First, the "unwanted" behaviour is the same on all Python programs that would be stored on a slow/high-latency filesystem, this is the way Python works: sys.path contains the path of the executed scripts, and imports will be tried from there first (https://docs.python.org/3/library/sys.html#sys.path).
IMHO the cleanest solution is code-less, and is to (perhaps educate to) install SCT on one's local storage; what the PR does is at least contained within the scripts, so it's not too bad, but it's still ad-hoc, and partial, since SCT internal imports will still have to be performed on the slow network.
@zougloub: in this specific issue, SCT is installed on one's local storage. Then the user goes into a remote disk, runs SCT and experiences this latency.
Ah.
Well, here's some analysis. After checking that invoking Python directly didn't cause issues, the following experiment was done and the extra accesses to try and import in the working directory are caused by the launcher, which causes addition of the current working directory to sys.path
:
# create a recognizable working directory
mkdir ~/my_sct_workdir && cd ~/my_sct_workdir
# create a useless script that does nothing
echo 'import sys; print("my path: %s" % sys.path)' > $SCT_DIR/scripts/sct_fake.py
# create a wrapper for it
ln -sf sct_propseg $SCT_DIR/bin/sct_fake
# trace direct script invocation
( strace -e trace=open,stat,readdir,fork,vfork,execve,clone python -u -v $SCT_DIR/scripts/sct_fake.py 2>&1 ) > 0_fake_just_python.txt
# trace script invocation with bundled interpreter
( strace -e trace=open,stat,readdir,fork,vfork,execve,clone $SCT_DIR/dev/python/bin/python -u -v $SCT_DIR/scripts/sct_fake.py 2>&1 ) > 1_fake_conda_python.txt
# trace script invocation with launcher, altered to do python -u -v
( strace -e trace=open,stat,readdir,fork,vfork,execve,clone -f sct_fake 2>&1 ) > 2_fake_with_launcher
# check when the workdir is accessed in the 3 tests
for x in 0 1 2; do grep my_sct_workdir ${x}_fake_* | awk '{ FS=":"; print $1 }' | wc -l; done
0
0
80
# check sys.path
grep "my path" ?_fake_*
0_fake_just_python.txt:my path: ['/home/cJ/sct_dev/scripts', '/usr/lib64/python27.zip', '/usr/lib64/python2.7', '/usr/lib64/python2.7/plat-linux2', '/usr/lib64/python2.7/lib-tk', '/usr/lib64/python2.7/lib-old', '/usr/lib64/python2.7/lib-dynload', '/home/cJ/.local/lib64/python2.7/site-packages', '/usr/lib64/python2.7/site-packages', '/usr/lib64/python2.7/site-packages/geos', '/usr/lib64/python2.7/site-packages/gtk-2.0', '/usr/lib64/python2.7/site-packages/wx-3.0-gtk2']

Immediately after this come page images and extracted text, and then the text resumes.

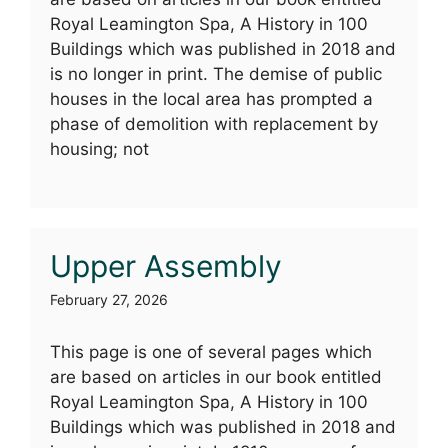
Royal Leamington Spa, A History in 100
Buildings which was published in 2018 and
is no longer in print. The demise of public
houses in the local area has prompted a
phase of demolition with replacement by
housing; not
Upper Assembly
February 27, 2026
This page is one of several pages which
are based on articles in our book entitled
Royal Leamington Spa, A History in 100
Buildings which was published in 2018 and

1_fake_conda_python.txt:my path: ['/home/cJ/sct_dev/scripts', '/home/cJ/sct_dev/python/lib/python27.zip', '/home/cJ/sct_dev/python/lib/python2.7', '/home/cJ/sct_dev/python/lib/python2.7/plat-linux2', '/home/cJ/sct_dev/python/lib/python2.7/lib-tk', '/home/cJ/sct_dev/python/lib/python2.7/lib-old', '/home/cJ/sct_dev/python/lib/python2.7/lib-dynload', '/home/cJ/sct_dev/python/lib/python2.7/site-packages', '/home/cJ/sct_dev/python/lib/python2.7/site-packages/setuptools-23.0.0-py2.7.egg']

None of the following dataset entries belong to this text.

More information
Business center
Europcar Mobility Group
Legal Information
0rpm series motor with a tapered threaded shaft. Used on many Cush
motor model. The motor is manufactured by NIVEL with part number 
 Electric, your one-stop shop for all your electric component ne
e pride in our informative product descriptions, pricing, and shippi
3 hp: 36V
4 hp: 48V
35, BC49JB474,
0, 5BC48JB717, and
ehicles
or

2_fake_with_launcher:my path: ['/home/cJ/sct_dev/scripts', '/home/cJ/sct_dev/scripts', '/home/cJ/my_sct_workdir', '/home/cJ/sct_dev/python/lib/python27.zip', '/home/cJ/sct_dev/python/lib/python2.7', '/home/cJ/sct_dev/python/lib/python2.7/plat-linux2', '/home/cJ/sct_dev/python/lib/python2.7/lib-tk', '/home/cJ/sct_dev/python/lib/python2.7/lib-old', '/home/cJ/sct_dev/python/lib/python2.7/lib-dynload', '/home/cJ/sct_dev/python/lib/python2.7/site-packages', '/home/cJ/sct_dev/python/lib/python2.7/site-packages/setuptools-23.0.0-py2.7.egg']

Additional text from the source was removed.